_YOUR GOAL_: Below are the records; repeat exactly their lines between the line holding "художника, что он называет машиной, он" and the line holding "soporte de 4GB o más de memoria exte", inclusive, skipping the pictures.

Data entries
┌──

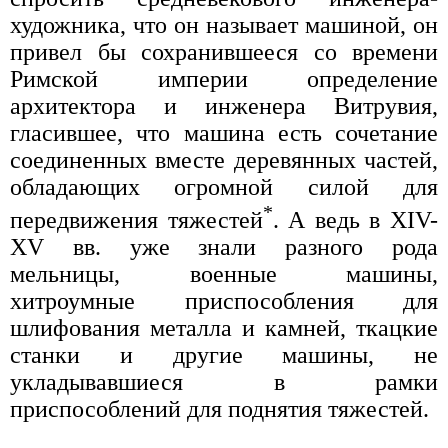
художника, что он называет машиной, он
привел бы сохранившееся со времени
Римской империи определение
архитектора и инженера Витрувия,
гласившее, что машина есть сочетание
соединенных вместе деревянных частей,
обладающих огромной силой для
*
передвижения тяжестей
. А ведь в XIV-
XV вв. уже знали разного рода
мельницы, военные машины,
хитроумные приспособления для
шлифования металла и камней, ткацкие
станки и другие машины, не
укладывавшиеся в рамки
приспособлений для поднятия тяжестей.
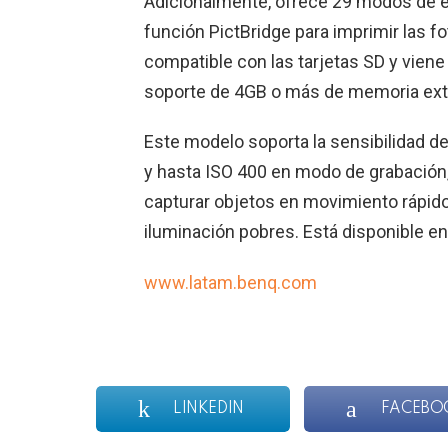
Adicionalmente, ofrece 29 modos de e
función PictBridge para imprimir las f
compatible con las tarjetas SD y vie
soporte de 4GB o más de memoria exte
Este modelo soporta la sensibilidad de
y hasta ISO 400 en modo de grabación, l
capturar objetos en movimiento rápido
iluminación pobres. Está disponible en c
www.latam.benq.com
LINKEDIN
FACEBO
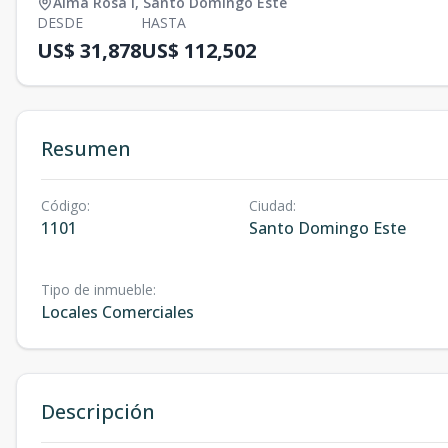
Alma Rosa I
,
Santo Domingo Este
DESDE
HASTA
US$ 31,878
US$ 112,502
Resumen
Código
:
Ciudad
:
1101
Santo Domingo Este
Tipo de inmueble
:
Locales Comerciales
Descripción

└──
┌──

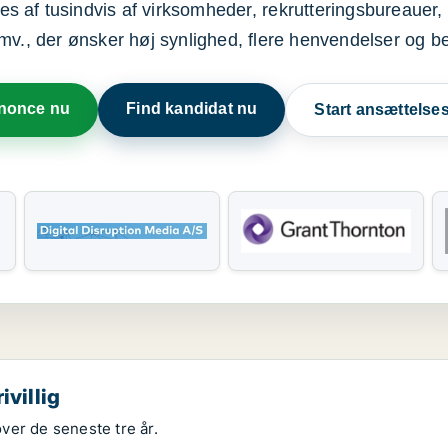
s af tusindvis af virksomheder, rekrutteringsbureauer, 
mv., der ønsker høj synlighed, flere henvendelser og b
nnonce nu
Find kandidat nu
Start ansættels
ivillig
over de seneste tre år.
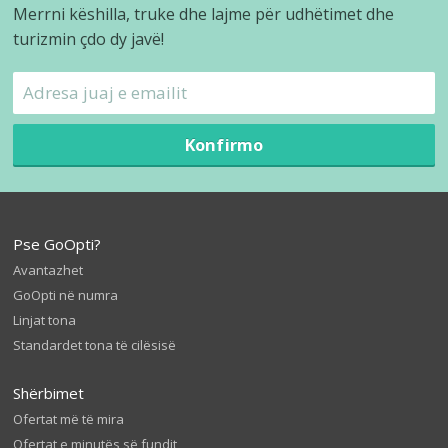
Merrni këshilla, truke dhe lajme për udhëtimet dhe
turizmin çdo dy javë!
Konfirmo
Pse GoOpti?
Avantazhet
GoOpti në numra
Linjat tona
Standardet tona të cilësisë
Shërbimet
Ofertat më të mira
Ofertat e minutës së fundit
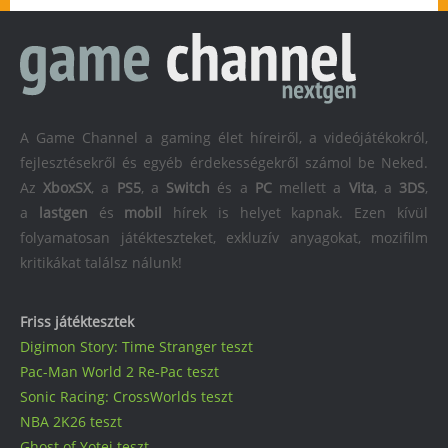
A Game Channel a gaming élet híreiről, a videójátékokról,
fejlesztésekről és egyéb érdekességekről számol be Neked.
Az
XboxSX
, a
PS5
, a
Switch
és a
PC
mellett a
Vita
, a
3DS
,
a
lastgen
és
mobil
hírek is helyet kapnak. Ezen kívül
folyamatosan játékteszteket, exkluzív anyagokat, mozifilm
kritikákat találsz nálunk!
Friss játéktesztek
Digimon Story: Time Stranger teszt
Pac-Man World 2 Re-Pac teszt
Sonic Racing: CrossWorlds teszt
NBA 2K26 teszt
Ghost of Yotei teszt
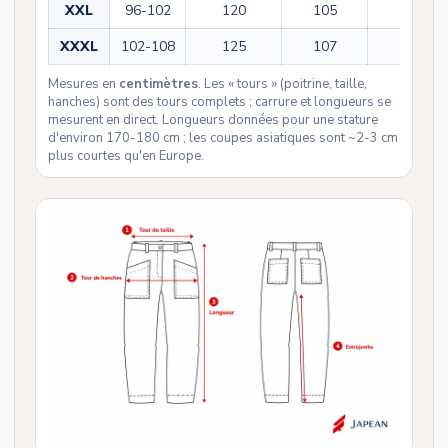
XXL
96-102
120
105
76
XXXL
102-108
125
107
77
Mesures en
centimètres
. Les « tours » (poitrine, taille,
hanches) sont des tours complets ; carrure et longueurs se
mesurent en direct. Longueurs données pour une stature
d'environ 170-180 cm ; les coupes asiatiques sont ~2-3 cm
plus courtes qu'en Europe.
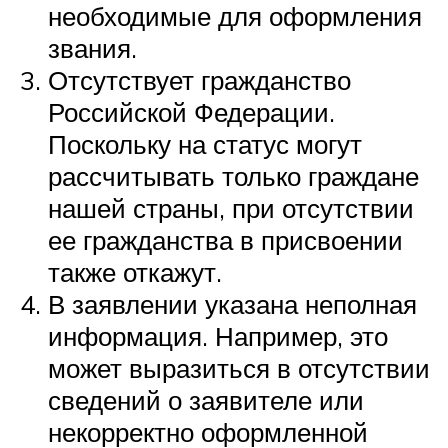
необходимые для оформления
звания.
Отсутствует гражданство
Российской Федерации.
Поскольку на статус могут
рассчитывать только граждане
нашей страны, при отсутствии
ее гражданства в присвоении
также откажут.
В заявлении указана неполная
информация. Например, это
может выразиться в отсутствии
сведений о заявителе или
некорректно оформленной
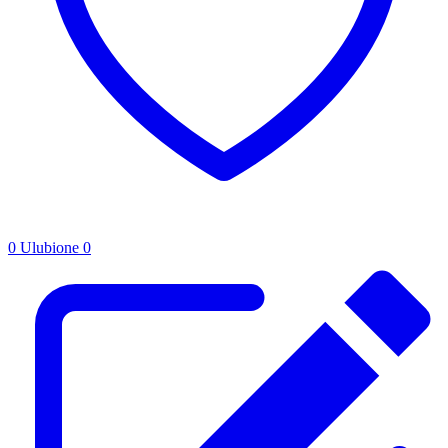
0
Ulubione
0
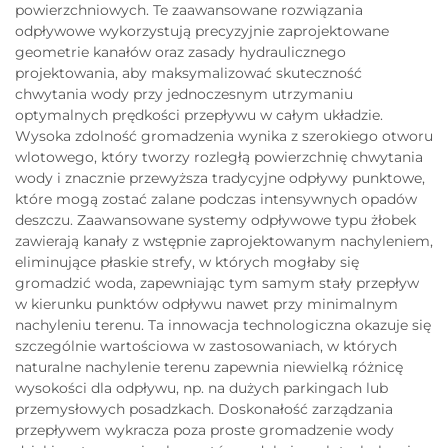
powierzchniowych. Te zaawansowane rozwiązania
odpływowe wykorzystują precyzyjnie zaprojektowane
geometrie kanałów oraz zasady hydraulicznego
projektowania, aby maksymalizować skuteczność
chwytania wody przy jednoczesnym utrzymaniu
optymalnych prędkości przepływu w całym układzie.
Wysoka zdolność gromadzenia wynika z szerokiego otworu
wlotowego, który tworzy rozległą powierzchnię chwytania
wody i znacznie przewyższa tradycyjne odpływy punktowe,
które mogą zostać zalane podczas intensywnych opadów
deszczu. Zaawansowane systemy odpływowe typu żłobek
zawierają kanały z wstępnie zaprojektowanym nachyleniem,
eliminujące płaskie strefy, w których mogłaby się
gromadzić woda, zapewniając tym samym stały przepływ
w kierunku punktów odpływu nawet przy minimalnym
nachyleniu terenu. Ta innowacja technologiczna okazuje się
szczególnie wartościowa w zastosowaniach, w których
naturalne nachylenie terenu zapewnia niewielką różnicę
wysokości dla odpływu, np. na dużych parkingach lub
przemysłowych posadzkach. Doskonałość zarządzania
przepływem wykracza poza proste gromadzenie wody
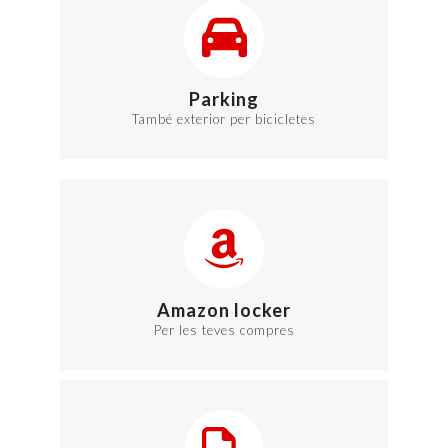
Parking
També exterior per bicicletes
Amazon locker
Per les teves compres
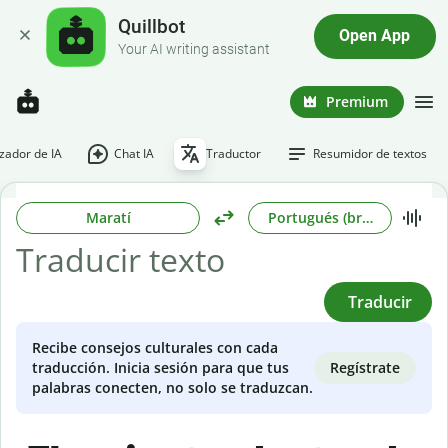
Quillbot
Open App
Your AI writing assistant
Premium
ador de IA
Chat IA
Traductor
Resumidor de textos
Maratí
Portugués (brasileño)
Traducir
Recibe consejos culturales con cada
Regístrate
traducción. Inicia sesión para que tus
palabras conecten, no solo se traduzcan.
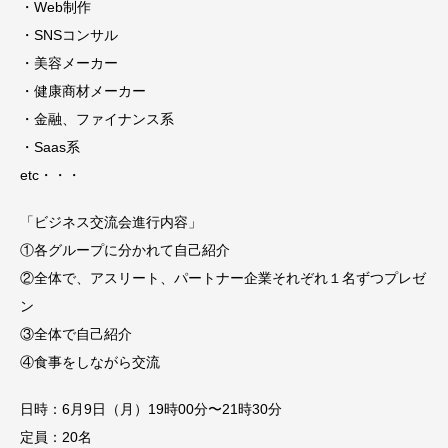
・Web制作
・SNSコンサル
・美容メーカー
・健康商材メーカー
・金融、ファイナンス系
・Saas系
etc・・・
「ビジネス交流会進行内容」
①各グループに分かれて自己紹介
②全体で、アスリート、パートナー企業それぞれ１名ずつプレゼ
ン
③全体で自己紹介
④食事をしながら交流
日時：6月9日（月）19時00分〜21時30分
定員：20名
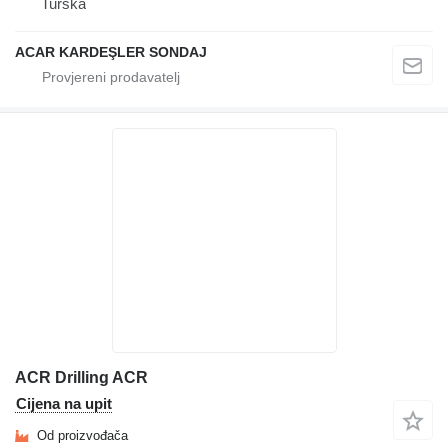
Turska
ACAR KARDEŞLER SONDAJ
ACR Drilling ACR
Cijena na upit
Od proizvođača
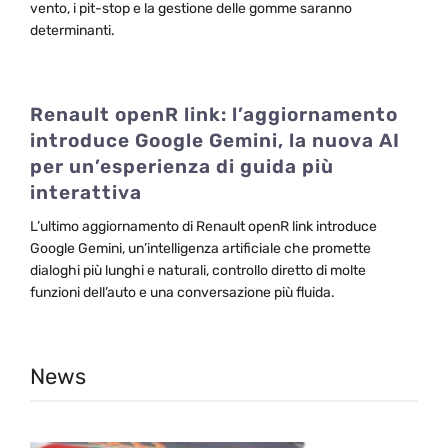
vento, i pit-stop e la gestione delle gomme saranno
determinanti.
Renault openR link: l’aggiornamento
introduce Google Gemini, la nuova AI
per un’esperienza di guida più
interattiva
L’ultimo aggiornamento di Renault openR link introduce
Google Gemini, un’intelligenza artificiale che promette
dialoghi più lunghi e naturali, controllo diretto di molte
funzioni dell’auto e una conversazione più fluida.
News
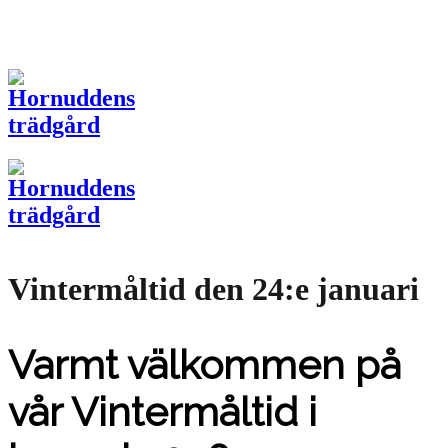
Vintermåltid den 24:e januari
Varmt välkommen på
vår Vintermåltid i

└──
┌──

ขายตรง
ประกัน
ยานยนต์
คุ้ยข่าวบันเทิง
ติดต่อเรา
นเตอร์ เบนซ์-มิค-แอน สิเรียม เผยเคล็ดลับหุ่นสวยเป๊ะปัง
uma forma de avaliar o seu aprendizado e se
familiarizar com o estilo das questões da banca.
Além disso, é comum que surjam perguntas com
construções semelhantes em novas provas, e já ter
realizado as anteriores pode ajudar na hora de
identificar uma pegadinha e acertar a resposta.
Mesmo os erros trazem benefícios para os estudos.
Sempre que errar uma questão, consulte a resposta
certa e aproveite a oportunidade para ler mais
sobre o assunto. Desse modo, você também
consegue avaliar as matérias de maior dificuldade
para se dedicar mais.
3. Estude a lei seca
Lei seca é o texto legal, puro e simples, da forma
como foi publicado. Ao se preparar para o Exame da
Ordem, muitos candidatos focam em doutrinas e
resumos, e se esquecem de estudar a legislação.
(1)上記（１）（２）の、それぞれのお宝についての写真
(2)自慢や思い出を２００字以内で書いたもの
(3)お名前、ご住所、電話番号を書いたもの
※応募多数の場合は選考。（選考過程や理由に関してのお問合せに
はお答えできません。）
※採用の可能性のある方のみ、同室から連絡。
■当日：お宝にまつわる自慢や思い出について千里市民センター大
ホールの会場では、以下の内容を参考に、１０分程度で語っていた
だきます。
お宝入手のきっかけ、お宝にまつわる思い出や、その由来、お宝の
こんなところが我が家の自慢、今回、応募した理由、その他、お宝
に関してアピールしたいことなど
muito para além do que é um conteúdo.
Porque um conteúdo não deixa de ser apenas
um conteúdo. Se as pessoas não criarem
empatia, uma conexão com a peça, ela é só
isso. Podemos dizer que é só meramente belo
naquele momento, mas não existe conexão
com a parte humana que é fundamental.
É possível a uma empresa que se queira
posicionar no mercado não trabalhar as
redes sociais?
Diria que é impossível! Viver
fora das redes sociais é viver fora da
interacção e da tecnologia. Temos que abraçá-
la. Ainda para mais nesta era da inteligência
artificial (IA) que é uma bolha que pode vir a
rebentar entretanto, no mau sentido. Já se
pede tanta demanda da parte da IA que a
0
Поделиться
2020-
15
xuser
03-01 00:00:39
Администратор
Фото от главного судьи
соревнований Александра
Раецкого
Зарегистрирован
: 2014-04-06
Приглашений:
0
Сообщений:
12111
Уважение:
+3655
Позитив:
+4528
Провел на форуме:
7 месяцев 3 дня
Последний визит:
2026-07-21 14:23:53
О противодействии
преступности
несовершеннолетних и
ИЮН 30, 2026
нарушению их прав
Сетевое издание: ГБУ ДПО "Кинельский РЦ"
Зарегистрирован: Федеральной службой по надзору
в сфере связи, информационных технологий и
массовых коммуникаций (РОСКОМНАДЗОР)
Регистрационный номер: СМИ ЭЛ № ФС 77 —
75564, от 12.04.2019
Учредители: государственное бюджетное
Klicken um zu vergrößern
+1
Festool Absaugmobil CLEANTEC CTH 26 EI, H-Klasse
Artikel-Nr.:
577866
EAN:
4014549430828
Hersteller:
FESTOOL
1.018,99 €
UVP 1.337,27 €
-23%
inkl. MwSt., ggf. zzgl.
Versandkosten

└──

_COMPLETED TASK_:
художника, что он называет машиной, он
привел бы сохранившееся со времени
Римской империи определение
архитектора и инженера Витрувия,
гласившее, что машина есть сочетание
соединенных вместе деревянных частей,
обладающих огромной силой для
*
передвижения тяжестей
. А ведь в XIV-
XV вв. уже знали разного рода
мельницы, военные машины,
хитроумные приспособления для
шлифования металла и камней, ткацкие
станки и другие машины, не
укладывавшиеся в рамки
приспособлений для поднятия тяжестей.
Adicionalmente, ofrece 29 modos de e
función PictBridge para imprimir las f
compatible con las tarjetas SD y vie
soporte de 4GB o más de memoria exte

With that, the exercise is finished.